The second step of CASi is to identify any novel cell type that have emerged over time. When data of interest is collected from tumor samples, it is highly possible that the tumor cells will differentiate and new cell types (e.g., a distinct subclone of tumor cells) might appear. Assuming the cells of $t_1$ and $t_2$ data are a mixture of known and unknown cell types, we have designed a computational pipeline to distinguish these new cell types from existing cell types. The pipeline starts with a feature selection procedure to select a smaller set of informative features, followed with a dimension reduction procedure to better extract information from these features. Many previous works use large correlation as a criterion to identify the same cell type, such as scmap⁴, CHETAH⁵, NeuCA¹⁴, SingleR¹⁵, etc. Here we use the two-sample t-test to compare the correlations between features in known cell types and features in unknown cell types, and thus we are able to identify novel cells.
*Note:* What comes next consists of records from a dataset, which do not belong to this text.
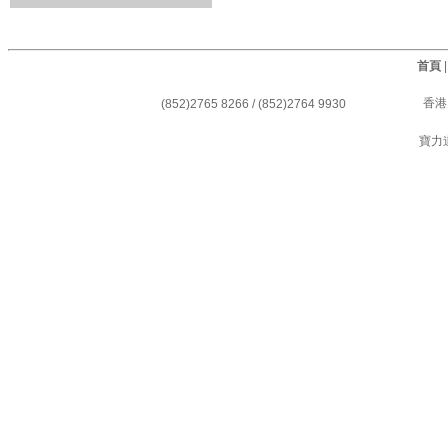
首頁
香港
(852)2765 8266 / (852)2764 9930
寶力道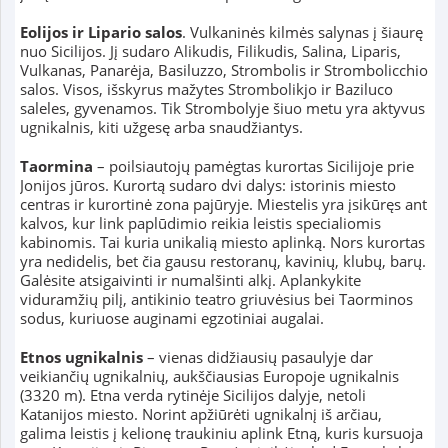
Eolijos ir Lipario salos
. Vulkaninės kilmės salynas į šiaurę
nuo Sicilijos. Jį sudaro Alikudis, Filikudis, Salina, Liparis,
Vulkanas, Panarėja, Basiluzzo, Strombolis ir Strombolicchio
salos. Visos, išskyrus mažytes Strombolikjo ir Baziluco
saleles, gyvenamos. Tik Strombolyje šiuo metu yra aktyvus
ugnikalnis, kiti užgesę arba snaudžiantys.
Taormina
– poilsiautojų pamėgtas kurortas Sicilijoje prie
Jonijos jūros. Kurortą sudaro dvi dalys: istorinis miesto
centras ir kurortinė zona pajūryje. Miestelis yra įsikūręs ant
kalvos, kur link paplūdimio reikia leistis specialiomis
kabinomis. Tai kuria unikalią miesto aplinką. Nors kurortas
yra nedidelis, bet čia gausu restoranų, kavinių, klubų, barų.
Galėsite atsigaivinti ir numalšinti alkį. Aplankykite
viduramžių pilį, antikinio teatro griuvėsius bei Taorminos
sodus, kuriuose auginami egzotiniai augalai.
Etnos ugnikalnis
– vienas didžiausių pasaulyje dar
veikiančių ugnikalnių, aukščiausias Europoje ugnikalnis
(3320 m). Etna verda rytinėje Sicilijos dalyje, netoli
Katanijos miesto. Norint apžiūrėti ugnikalnį iš arčiau,
galima leistis į kelionę traukiniu aplink Etną, kuris kursuoja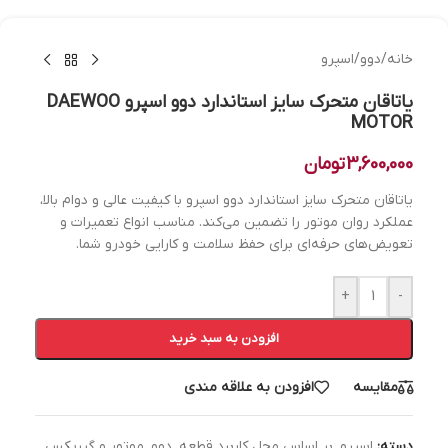
خانه
/
دوو
/
اسپرو
یاتاقان متحرک سایز استاندارد دوو اسپرو DAEWOO
MOTOR
3,600,000
تومان
یاتاقان متحرک سایز استاندارد دوو اسپرو با کیفیت عالی و دوام بالا،
عملکرد روان موتور را تضمین می‌کند. مناسب انواع تعمیرات و
تعویض‌های حرفه‌ای برای حفظ سلامت و کارایی خودرو شما.
+
-
افزودن به سبد خرید
مقایسه
افزودن به علاقه مندی
دسته:
اسپرو
,
بر اساس محل کاربرد قطعه
,
دوو
,
موتور و گیربکس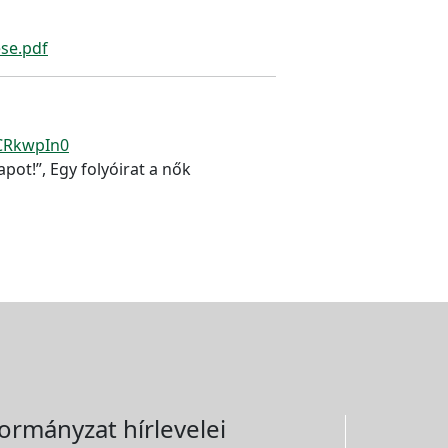
ese.pdf
hCRkwpIn0
ot!”, Egy folyóirat a nők
ormányzat hírlevelei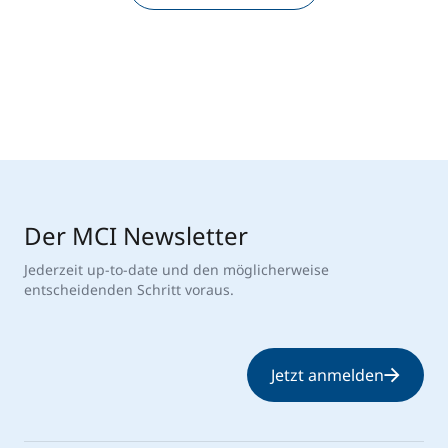
Der MCI Newsletter
Jederzeit up-to-date und den möglicherweise
entscheidenden Schritt voraus.
Jetzt anmelden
Intuitively, after using the neural network to assign cell types for $t_1$ and $t_2$ data, if the cells actually belong to a new, unknown cell type, the levels of similarity with the known cell types will be lower than all of the other cells. Additionally, it should be noted that, CASi allows for the detection of multiple novel cell types. We achieve this by providing users with both the cluster-labeled UMAP (Uniform Manifold Approximation and Projection) plot and the correlation-labeled UMAP plot, which visually, directly reveals the possibility of multiple novel cell types when the UMAP plots indicate different levels of correlation.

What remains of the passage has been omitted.